---- SUPPLIED MATERIAL
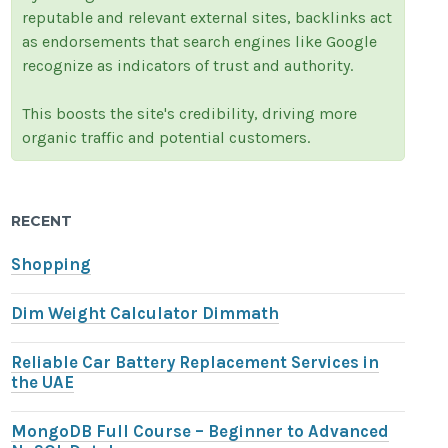
reputable and relevant external sites, backlinks act
as endorsements that search engines like Google
recognize as indicators of trust and authority.
This boosts the site's credibility, driving more
organic traffic and potential customers.
RECENT
Shopping
Dim Weight Calculator Dimmath
Reliable Car Battery Replacement Services in
the UAE
MongoDB Full Course – Beginner to Advanced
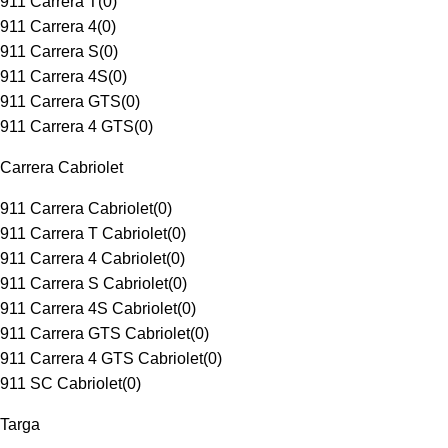
911 Carrera T
(
0
)
911 Carrera 4
(
0
)
911 Carrera S
(
0
)
911 Carrera 4S
(
0
)
911 Carrera GTS
(
0
)
911 Carrera 4 GTS
(
0
)
Carrera Cabriolet
911 Carrera Cabriolet
(
0
)
911 Carrera T Cabriolet
(
0
)
911 Carrera 4 Cabriolet
(
0
)
911 Carrera S Cabriolet
(
0
)
911 Carrera 4S Cabriolet
(
0
)
911 Carrera GTS Cabriolet
(
0
)
911 Carrera 4 GTS Cabriolet
(
0
)
911 SC Cabriolet
(
0
)
Targa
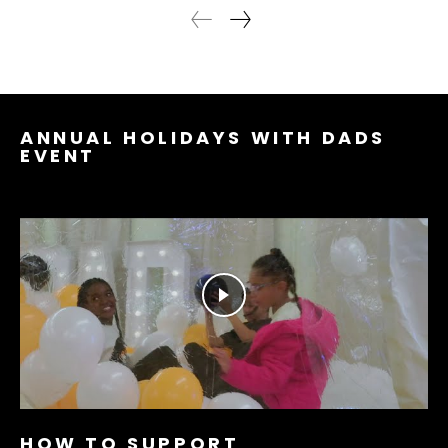
ANNUAL HOLIDAYS WITH DADS
EVENT
HOW TO SUPPORT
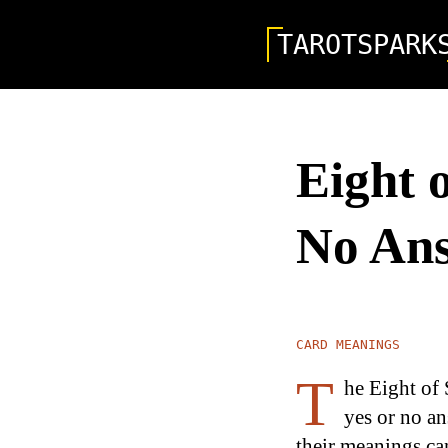
TAROTSPARK
Eight 
No An
CARD MEANINGS
T
he Eight of 
yes or no an
their meanings can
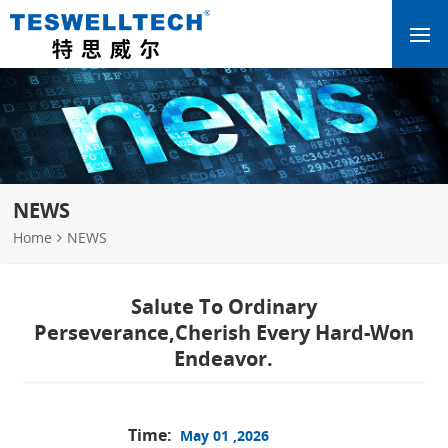
NEWS
Home
NEWS
Salute To Ordinary
Perseverance,Cherish Every Hard-Won
Endeavor.
Time:
May 01 ,2026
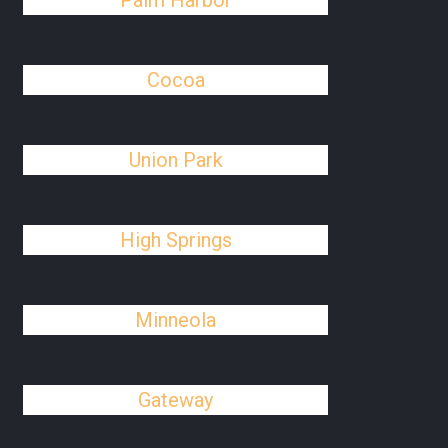
Palm Harbor
Cocoa
Union Park
High Springs
Minneola
Gateway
--------
TASK TO COMPLETE: Find every line with "Cabriolet" in the listing and state how many there are, nothing else.

RESULT OF THIS TASK: 9